ASSIGNED TASK: Below are the records; locate each line with the word "emerald" and copy it.

DATA EXTRACT:
■ ■ ■

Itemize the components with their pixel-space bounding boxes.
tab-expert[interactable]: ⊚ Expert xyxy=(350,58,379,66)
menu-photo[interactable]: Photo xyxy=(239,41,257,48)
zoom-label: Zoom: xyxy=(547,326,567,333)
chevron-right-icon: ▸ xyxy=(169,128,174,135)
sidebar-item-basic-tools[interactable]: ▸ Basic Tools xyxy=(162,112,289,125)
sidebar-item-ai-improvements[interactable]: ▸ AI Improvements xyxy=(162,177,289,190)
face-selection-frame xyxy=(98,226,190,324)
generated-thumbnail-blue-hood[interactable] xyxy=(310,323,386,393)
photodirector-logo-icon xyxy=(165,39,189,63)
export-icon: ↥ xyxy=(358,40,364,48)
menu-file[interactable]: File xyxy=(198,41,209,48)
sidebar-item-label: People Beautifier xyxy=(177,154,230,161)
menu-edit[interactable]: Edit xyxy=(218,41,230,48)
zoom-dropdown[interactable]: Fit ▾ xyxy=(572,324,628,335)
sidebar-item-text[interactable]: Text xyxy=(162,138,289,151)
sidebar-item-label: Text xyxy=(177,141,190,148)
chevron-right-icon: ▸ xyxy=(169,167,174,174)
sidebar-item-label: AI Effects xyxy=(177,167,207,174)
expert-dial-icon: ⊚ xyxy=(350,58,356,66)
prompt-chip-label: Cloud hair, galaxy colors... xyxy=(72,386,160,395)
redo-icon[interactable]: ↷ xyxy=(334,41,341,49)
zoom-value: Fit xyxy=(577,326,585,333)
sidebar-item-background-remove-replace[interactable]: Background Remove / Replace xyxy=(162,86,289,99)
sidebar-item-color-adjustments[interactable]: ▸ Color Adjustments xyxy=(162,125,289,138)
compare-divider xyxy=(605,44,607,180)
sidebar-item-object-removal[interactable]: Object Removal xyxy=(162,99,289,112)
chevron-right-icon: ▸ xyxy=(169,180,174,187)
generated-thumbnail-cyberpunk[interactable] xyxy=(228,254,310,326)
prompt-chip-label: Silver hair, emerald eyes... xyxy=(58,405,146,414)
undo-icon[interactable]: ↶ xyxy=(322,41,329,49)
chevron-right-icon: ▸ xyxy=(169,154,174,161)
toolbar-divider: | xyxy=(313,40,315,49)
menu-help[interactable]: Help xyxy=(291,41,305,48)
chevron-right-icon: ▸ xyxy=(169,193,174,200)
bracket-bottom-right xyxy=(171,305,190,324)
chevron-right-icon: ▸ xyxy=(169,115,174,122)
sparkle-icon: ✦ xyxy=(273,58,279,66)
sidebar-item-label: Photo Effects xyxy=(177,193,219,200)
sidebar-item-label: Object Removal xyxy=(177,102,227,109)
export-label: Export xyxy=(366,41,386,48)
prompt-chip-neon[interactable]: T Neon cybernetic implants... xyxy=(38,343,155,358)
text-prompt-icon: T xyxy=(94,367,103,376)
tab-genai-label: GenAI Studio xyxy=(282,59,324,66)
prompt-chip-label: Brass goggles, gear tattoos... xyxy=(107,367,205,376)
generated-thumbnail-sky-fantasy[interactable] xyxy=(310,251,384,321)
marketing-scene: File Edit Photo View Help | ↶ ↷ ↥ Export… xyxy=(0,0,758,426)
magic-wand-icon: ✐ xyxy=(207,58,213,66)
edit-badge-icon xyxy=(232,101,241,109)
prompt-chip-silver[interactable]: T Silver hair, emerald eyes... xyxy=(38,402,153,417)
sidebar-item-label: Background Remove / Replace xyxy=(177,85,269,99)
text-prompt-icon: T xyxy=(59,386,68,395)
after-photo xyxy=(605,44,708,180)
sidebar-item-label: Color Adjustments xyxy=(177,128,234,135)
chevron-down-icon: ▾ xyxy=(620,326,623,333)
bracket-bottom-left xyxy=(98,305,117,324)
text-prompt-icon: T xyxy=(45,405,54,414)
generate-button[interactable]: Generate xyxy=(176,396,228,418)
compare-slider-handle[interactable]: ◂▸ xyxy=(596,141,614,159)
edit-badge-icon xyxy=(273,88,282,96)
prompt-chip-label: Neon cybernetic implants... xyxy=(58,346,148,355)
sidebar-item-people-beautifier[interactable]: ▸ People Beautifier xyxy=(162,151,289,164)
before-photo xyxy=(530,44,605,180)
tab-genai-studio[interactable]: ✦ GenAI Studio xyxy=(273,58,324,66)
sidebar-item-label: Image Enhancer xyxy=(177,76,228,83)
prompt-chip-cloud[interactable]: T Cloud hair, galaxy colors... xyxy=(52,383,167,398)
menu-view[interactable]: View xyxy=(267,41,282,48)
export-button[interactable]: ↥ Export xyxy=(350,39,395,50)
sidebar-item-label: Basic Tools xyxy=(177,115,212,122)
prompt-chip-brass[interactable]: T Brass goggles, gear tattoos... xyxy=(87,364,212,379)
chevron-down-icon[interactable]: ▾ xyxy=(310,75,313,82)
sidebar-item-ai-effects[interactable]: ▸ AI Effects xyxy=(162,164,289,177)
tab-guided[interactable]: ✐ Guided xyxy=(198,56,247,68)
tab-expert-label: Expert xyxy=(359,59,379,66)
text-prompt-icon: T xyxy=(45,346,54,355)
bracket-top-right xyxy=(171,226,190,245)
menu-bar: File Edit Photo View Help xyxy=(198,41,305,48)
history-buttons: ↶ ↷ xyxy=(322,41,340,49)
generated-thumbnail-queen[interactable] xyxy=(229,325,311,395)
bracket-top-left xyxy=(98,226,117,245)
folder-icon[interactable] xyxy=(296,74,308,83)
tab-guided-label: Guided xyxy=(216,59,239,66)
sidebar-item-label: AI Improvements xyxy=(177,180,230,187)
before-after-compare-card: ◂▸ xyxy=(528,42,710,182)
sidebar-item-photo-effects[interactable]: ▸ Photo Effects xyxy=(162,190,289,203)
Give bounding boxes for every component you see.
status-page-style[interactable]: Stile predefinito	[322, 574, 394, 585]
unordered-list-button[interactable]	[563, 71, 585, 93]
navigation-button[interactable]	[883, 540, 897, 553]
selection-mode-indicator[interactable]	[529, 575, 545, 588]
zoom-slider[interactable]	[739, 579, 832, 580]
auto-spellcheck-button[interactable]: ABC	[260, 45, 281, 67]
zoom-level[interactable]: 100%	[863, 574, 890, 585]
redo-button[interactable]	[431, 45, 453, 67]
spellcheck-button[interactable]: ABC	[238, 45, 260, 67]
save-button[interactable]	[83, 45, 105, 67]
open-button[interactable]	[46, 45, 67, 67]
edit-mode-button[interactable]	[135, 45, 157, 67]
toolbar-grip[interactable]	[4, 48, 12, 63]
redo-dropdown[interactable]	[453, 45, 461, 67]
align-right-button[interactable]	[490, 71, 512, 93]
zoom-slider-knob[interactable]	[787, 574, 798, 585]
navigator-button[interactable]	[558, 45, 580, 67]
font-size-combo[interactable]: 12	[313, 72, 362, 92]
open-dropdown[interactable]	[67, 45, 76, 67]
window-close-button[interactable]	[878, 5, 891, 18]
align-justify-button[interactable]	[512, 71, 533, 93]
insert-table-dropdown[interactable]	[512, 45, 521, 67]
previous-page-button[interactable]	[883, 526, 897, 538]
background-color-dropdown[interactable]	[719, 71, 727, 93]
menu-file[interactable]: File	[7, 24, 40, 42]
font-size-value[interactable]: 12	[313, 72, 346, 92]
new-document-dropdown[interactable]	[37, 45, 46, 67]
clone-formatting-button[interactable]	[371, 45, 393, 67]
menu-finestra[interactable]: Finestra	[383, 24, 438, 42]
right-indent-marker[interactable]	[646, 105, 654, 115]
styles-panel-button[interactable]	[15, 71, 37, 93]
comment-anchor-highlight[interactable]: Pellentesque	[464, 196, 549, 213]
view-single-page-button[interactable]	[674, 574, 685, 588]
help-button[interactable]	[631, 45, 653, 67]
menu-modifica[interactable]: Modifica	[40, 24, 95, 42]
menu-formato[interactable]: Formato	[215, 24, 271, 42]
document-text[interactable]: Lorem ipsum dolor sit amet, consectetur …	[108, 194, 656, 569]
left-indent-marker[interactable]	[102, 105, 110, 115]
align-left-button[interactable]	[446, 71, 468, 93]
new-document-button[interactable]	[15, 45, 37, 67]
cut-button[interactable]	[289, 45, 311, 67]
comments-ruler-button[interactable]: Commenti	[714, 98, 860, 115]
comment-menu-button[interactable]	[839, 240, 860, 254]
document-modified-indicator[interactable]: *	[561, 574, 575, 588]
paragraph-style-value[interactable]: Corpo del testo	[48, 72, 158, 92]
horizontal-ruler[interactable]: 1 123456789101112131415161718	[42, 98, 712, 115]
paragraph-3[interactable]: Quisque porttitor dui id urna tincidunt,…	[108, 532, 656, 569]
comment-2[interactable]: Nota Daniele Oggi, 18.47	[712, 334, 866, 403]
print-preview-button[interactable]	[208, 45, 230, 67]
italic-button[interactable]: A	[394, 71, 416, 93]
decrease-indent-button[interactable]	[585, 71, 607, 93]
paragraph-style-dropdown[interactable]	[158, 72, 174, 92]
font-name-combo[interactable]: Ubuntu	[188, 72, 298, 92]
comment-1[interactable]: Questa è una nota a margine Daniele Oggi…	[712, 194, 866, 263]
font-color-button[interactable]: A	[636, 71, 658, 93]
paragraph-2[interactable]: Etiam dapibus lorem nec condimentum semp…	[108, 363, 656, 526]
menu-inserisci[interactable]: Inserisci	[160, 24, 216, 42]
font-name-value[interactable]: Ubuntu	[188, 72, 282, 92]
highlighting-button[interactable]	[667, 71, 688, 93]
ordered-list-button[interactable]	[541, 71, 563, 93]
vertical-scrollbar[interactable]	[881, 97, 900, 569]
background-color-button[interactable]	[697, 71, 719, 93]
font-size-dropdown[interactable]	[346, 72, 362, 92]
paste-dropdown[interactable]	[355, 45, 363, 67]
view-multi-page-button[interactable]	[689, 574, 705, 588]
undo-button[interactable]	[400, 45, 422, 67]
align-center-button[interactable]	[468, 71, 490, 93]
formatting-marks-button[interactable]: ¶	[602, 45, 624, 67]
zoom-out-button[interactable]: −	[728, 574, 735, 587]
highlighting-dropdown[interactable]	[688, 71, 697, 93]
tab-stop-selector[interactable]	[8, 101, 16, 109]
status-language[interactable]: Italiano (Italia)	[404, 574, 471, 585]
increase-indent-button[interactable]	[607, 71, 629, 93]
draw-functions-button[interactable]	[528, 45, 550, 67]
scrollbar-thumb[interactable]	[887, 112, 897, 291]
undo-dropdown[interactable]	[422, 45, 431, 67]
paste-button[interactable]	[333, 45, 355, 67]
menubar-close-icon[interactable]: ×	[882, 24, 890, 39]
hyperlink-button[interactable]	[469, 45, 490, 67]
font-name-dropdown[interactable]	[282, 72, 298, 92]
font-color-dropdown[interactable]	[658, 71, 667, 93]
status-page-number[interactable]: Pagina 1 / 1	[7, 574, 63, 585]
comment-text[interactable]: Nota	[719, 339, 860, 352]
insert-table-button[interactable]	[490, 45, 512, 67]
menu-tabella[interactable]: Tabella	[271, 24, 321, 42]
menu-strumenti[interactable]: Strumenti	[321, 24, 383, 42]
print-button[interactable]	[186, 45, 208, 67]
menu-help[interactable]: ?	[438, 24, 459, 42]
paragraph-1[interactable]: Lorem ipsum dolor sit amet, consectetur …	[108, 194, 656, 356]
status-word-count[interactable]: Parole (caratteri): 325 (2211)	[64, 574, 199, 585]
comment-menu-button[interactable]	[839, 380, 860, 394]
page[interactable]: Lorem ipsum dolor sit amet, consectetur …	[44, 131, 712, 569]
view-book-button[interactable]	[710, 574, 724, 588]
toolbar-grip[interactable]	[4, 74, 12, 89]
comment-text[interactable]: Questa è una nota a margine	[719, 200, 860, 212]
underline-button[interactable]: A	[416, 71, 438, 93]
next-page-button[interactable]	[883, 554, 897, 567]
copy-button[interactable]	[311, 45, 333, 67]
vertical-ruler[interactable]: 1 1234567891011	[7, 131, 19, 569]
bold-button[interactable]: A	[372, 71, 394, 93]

■ ■ ■

SOLUTION:
prompt-chip-label: Silver hair, emerald eyes... xyxy=(58,405,146,414)
prompt-chip-silver[interactable]: T Silver hair, emerald eyes... xyxy=(38,402,153,417)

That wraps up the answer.